今回の記事では債権回収に伴う弁護士法の知識から、弁護士法に反していない業者を選ぶための方法、解決策を紹介していきます。
債権回収業務に関係する弁護士法とは
まず最初に債権回収業務に関する弁護士法について、紹介しますが弁護士法とは弁護士以外の者が法律に関わる業務を営利目的で行うことを厳しく制限するための法律です。債権回収業務を営む上で、必要な弁護士法には72条と73条がありますが、二つの法律の特徴について紹介していきます。
弁護士法73条
この条文を簡単に要約すると、他人から譲り受けた債権において、訴訟や交渉などの手段によって成立する商売を業務として行ってはいけないということを表しています。
通常の債権譲渡では債権を買収した譲受人は、訴訟や交渉を行うことで債権を回収しなければなりませんが、企業間ではよく起こりうる現象です。
73条は一般的な債権譲渡は認めているものの、商業目的として債権者からの債権の買いとり、訴訟や交渉を業務として行うことを禁止しています。
弁護士法72条
非弁行為の禁止
この条文で記載されている法律業務というのは、法的な紛争における当事者間の相談、交渉、訴訟の代理人などの法的業務であり、弁護士以外の者が営利目的で行ってはいけないということを表しています。
つまりは債権回収に置き換えると、債権者の相談や、催告書や裁判所への提出書類の作成、債務者との交渉、訴訟の代理人などを弁護士または法律事務所以外の業者が行うことができないということです。この弁護士以外の者が行う法律業務を非弁行為と呼びます。
弁護士以外に債権回収業務が可能な業者
しかしながら、72条、73条に従っていては債権回収業務を生業としている債権回収会社(サービサー)や、ファクタリング会社は成立しません。
そのため従来の法律では、債権回収業務を行う会社は存在しませんでしたが、不良債権を処理することで経済をより活性化するための法律として、債権管理回収業における特別措置法が設置されました。

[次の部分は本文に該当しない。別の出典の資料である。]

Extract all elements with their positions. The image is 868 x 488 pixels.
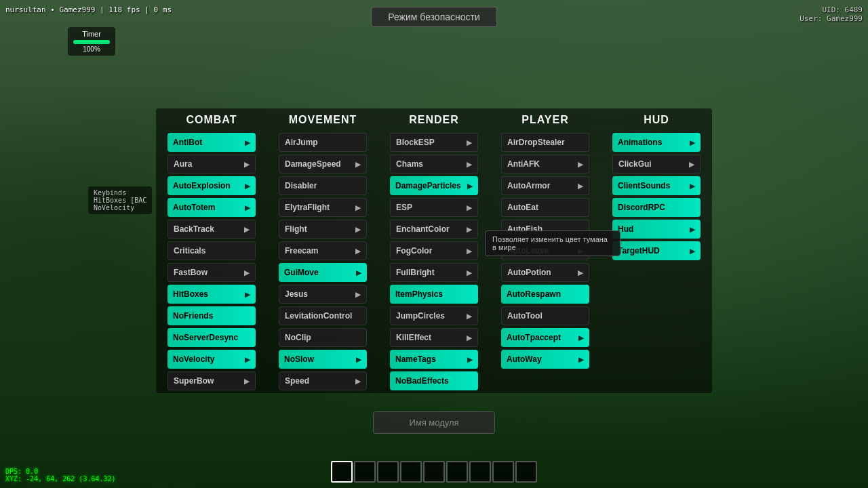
timer-bar-background bbox=[73, 40, 110, 44]
main-menu: COMBAT AntiBot▶ Aura▶ AutoExplosion▶ Aut… bbox=[156, 108, 712, 399]
module-killeffect[interactable]: KillEffect▶ bbox=[390, 328, 478, 347]
module-levitationcontrol[interactable]: LevitationControl▶ bbox=[279, 306, 367, 325]
module-autotpaccept[interactable]: AutoTpaccept▶ bbox=[501, 328, 589, 347]
combat-title: COMBAT bbox=[186, 114, 237, 126]
fogcolor-tooltip: Позволяет изменить цвет тумана в мире bbox=[485, 230, 620, 256]
movement-title: MOVEMENT bbox=[289, 114, 357, 126]
module-antibot[interactable]: AntiBot▶ bbox=[167, 133, 256, 152]
server-info: nursultan • Gamez999 | 118 fps | 0 ms bbox=[5, 5, 172, 14]
module-autoexplosion[interactable]: AutoExplosion▶ bbox=[167, 176, 256, 195]
module-airjump[interactable]: AirJump▶ bbox=[279, 133, 367, 152]
module-autotool[interactable]: AutoTool▶ bbox=[501, 306, 589, 325]
topbar: nursultan • Gamez999 | 118 fps | 0 ms bbox=[5, 5, 172, 14]
timer-label: Timer bbox=[73, 30, 110, 38]
movement-column: MOVEMENT AirJump▶ DamageSpeed▶ Disabler▶… bbox=[267, 108, 378, 399]
module-criticals[interactable]: Criticals▶ bbox=[167, 241, 256, 260]
hotbar-slot-5[interactable] bbox=[423, 461, 445, 483]
module-hitboxes[interactable]: HitBoxes▶ bbox=[167, 285, 256, 304]
module-airdropstealer[interactable]: AirDropStealer▶ bbox=[501, 133, 589, 152]
module-esp[interactable]: ESP▶ bbox=[390, 198, 478, 217]
hotbar-slot-6[interactable] bbox=[446, 461, 468, 483]
keybind-item-2: NoVelocity bbox=[94, 204, 146, 211]
module-disabler[interactable]: Disabler▶ bbox=[279, 176, 367, 195]
xyz-label: XYZ: -24, 64, 262 (3.64.32) bbox=[5, 475, 116, 483]
module-aura[interactable]: Aura▶ bbox=[167, 155, 256, 174]
module-noslow[interactable]: NoSlow▶ bbox=[279, 350, 367, 369]
module-antiafk[interactable]: AntiAFK▶ bbox=[501, 155, 589, 174]
module-backtrack[interactable]: BackTrack▶ bbox=[167, 220, 256, 239]
hotbar-slot-8[interactable] bbox=[492, 461, 514, 483]
hud-title: HUD bbox=[644, 114, 669, 126]
hotbar-slot-2[interactable] bbox=[354, 461, 376, 483]
module-clickgui[interactable]: ClickGui▶ bbox=[612, 155, 701, 174]
module-autototem[interactable]: AutoTotem▶ bbox=[167, 198, 256, 217]
module-damageparticles[interactable]: DamageParticles▶ bbox=[390, 176, 478, 195]
hotbar bbox=[331, 461, 537, 483]
combat-column: COMBAT AntiBot▶ Aura▶ AutoExplosion▶ Aut… bbox=[156, 108, 267, 399]
timer-bar-fill bbox=[73, 40, 110, 44]
keybind-item-1: HitBoxes [BAC bbox=[94, 197, 146, 204]
hotbar-slot-9[interactable] bbox=[515, 461, 537, 483]
render-column: RENDER BlockESP▶ Chams▶ DamageParticles▶… bbox=[378, 108, 490, 399]
module-jesus[interactable]: Jesus▶ bbox=[279, 285, 367, 304]
hotbar-slot-4[interactable] bbox=[400, 461, 422, 483]
keybinds-title: Keybinds bbox=[94, 189, 146, 197]
module-enchantcolor[interactable]: EnchantColor▶ bbox=[390, 220, 478, 239]
module-fullbright[interactable]: FullBright▶ bbox=[390, 263, 478, 282]
module-fogcolor[interactable]: FogColor▶ bbox=[390, 241, 478, 260]
uid-info: UID: 6489 User: Gamez999 bbox=[800, 5, 863, 23]
module-novelocity[interactable]: NoVelocity▶ bbox=[167, 350, 256, 369]
uid-label: UID: 6489 bbox=[800, 5, 863, 14]
timer-value: 100% bbox=[73, 45, 110, 53]
module-jumpcircles[interactable]: JumpCircles▶ bbox=[390, 306, 478, 325]
module-animations[interactable]: Animations▶ bbox=[612, 133, 701, 152]
module-chams[interactable]: Chams▶ bbox=[390, 155, 478, 174]
module-hud[interactable]: Hud▶ bbox=[612, 220, 701, 239]
module-clientsounds[interactable]: ClientSounds▶ bbox=[612, 176, 701, 195]
module-nametags[interactable]: NameTags▶ bbox=[390, 350, 478, 369]
module-noclip[interactable]: NoClip▶ bbox=[279, 328, 367, 347]
module-autoarmor[interactable]: AutoArmor▶ bbox=[501, 176, 589, 195]
module-autoeat[interactable]: AutoEat▶ bbox=[501, 198, 589, 217]
module-elytraflight[interactable]: ElytraFlight▶ bbox=[279, 198, 367, 217]
module-freecam[interactable]: Freecam▶ bbox=[279, 241, 367, 260]
render-title: RENDER bbox=[409, 114, 459, 126]
module-nobadeffects[interactable]: NoBadEffects▶ bbox=[390, 371, 478, 390]
bottom-left-info: DPS: 0.0 XYZ: -24, 64, 262 (3.64.32) bbox=[5, 468, 116, 483]
module-itemphysics[interactable]: ItemPhysics▶ bbox=[390, 285, 478, 304]
hotbar-slot-1[interactable] bbox=[331, 461, 353, 483]
module-speed[interactable]: Speed▶ bbox=[279, 371, 367, 390]
module-nofriends[interactable]: NoFriends▶ bbox=[167, 306, 256, 325]
module-guimove[interactable]: GuiMove▶ bbox=[279, 263, 367, 282]
hotbar-slot-3[interactable] bbox=[377, 461, 399, 483]
module-fastbow[interactable]: FastBow▶ bbox=[167, 263, 256, 282]
player-title: PLAYER bbox=[521, 114, 568, 126]
timer-widget: Timer 100% bbox=[68, 27, 115, 56]
module-damagespeed[interactable]: DamageSpeed▶ bbox=[279, 155, 367, 174]
module-targethud[interactable]: TargetHUD▶ bbox=[612, 241, 701, 260]
module-autoway[interactable]: AutoWay▶ bbox=[501, 350, 589, 369]
module-autorespawn[interactable]: AutoRespawn▶ bbox=[501, 285, 589, 304]
user-label: User: Gamez999 bbox=[800, 14, 863, 23]
module-noserverdesync[interactable]: NoServerDesync▶ bbox=[167, 328, 256, 347]
module-superbow[interactable]: SuperBow▶ bbox=[167, 371, 256, 390]
module-discordrpc[interactable]: DiscordRPC▶ bbox=[612, 198, 701, 217]
module-autopotion[interactable]: AutoPotion▶ bbox=[501, 263, 589, 282]
safety-mode-button[interactable]: Режим безопасности bbox=[371, 7, 497, 27]
module-blockesp[interactable]: BlockESP▶ bbox=[390, 133, 478, 152]
hotbar-slot-7[interactable] bbox=[469, 461, 491, 483]
module-name-input[interactable]: Имя модуля bbox=[373, 411, 495, 434]
dps-label: DPS: 0.0 bbox=[5, 468, 116, 475]
module-flight[interactable]: Flight▶ bbox=[279, 220, 367, 239]
keybinds-widget: Keybinds HitBoxes [BAC NoVelocity bbox=[88, 186, 152, 214]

◆ファクタリング会社:主に事業主が抱える売掛債権を買収して債務者へ債権回収する業者
◆債権回収会社:主に金融機関が抱える貸与債権を買収して債務者へ債権回収する業者
債権管理回収業における特別措置法
特別措置法では、法務大臣の認定を受けた株式会社のみが、特定金銭債権の管理から回収業務を営むことができると定められていて、他人から譲受(買収)した債権(特定金銭債権)に関して、訴訟や交渉を通じた債権回収を業務として営むことができると定められています。
特別措置法によって、金融機関が抱える債権(貸与金)を買収し債務者へ債権回収を行うことを生業としている、債権回収会社(サービサー)が設立されるようになりました。
この法律から、弁護士のような債権者と共に、債権回収を行うことはできませんが、債権譲渡(債権の売買)が行われた上での債権回収業務は可能なことが分かります。